Technology is playing a larger role in convenience store foodservice today with online and app-based menus, order-ahead capabilities and delivery continuing to accelerate.
Largely due to COVID-19, the entire limited-service segment is increasingly moving towards order-ahead technology, stated Mike Kostyo, trendologist with Datassential research firm. According to Datassential’s 2021 “C-Store Foodservice Keynote Report,” 41% of convenience store customers say they want the order-ahead option, and that number increases for younger customers.
Consumers are also increasingly relying on delivery to fulfill their foodservice orders.
“In Datassential’s 2021 ‘Annual Trends Report,’ 90% of consumers changed their delivery behavior because of COVID, and the vast majority increased their delivery usage,” he explained.
Before adding order-ahead and delivery options, retailers should make sure they have a sufficient digital infrastructure to take in and process the orders and a place to store the orders for pickup.
Currently, the Keynote Report found, only about 13% of convenience stores offer foodservice delivery.
A singular opportunity for c-stores is the option for consumers to combine foodservice and a wide range of retail products in a single delivery order, which most foodservice operators cannot match, Kostyo suggested. The caveat for retailers is that consumers almost universally agreed in Datassential’s 2020 “Food @ Home Keynote Report” that the food they receive should be of the same quality they would get in the foodservice operation itself.
In the “Food @ Home Keynote Report,” operators identified the cost of using third-party delivery services such as Grubhub as the biggest pain point, he said.
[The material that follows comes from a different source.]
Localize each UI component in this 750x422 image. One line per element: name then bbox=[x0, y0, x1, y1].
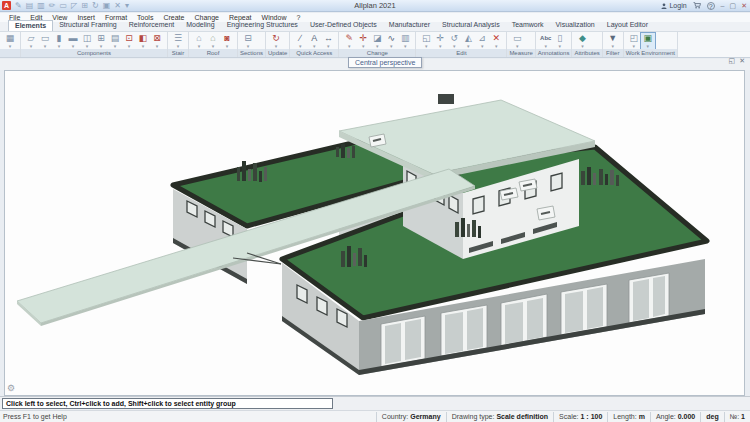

Another concern is that operators lose control over the final product once it is picked up by the third-party delivery driver.
A third technological advance that is making inroads in the quick-service sector and may have applications for c-stores is subscription programs, Kostyo continued. Most of these programs charge a monthly price for an unlimited or set number of food or beverage items.
The key opportunity with a subscription program is upselling additional items to the consumer.
“The consumer stops in for that cup of coffee each morning and adds a doughnut or breakfast sandwich to their order, or they see their gas is a little low and fill up at the pump,” he explained. “If you give the consumer a great brand experience, you can also turn that new habit into long-term brand loyalty.”
Kostyo noted that although subscription programs in foodservice are not yet common, Datassential’s “Five in Five Focus Report: Subscription Models 2021” found that “a whopping 60% of consumers” say they are interested in lunch or dinner subscription options.
For its new quick-service fresh Mexican restaurant concept Tic Tac Taco, which debuted eight months ago inside two of its Ohio stores with big plans for future expansion, Duchess convenience stores included mobile order-ahead and delivery via DoorDash options. To date, about 10-15% of orders each day come in through the order-ahead system, according to Nathan Arnold, marketing director for the chain, which has 119 stores in Ohio and West Virginia.
Customers can order through the Duchess website or app. Arnold pointed out that the order-ahead and delivery options have helped the c-store tap into new markets.
“We see offices placing group orders for pickup and delivery,” he said. “Within the next couple of months, we plan to offer catering over our mobile app.”
To determine what packaging would assure that their foods would maintain their just-made integrity, Duchess management ordered delivery from numerous foodservice establishments — including their own. Some tinkering with their existing packaging materials yielded the best fit for their needs.
Most of the mobile and delivery orders are for multiple items, Arnold noted. Instead of one entrée, they usually consist of two, three or four.
There’s no doubt delivery and order-ahead options will slow down somewhat as consumers get back to their normal routines again, but overall, they will be at much higher levels than we saw prior to the pandemic for the long-term, Kostyo said.
“When you look at how much younger consumers love options like delivery and order-ahead technology … it’s clear that these options are the future,” he concluded.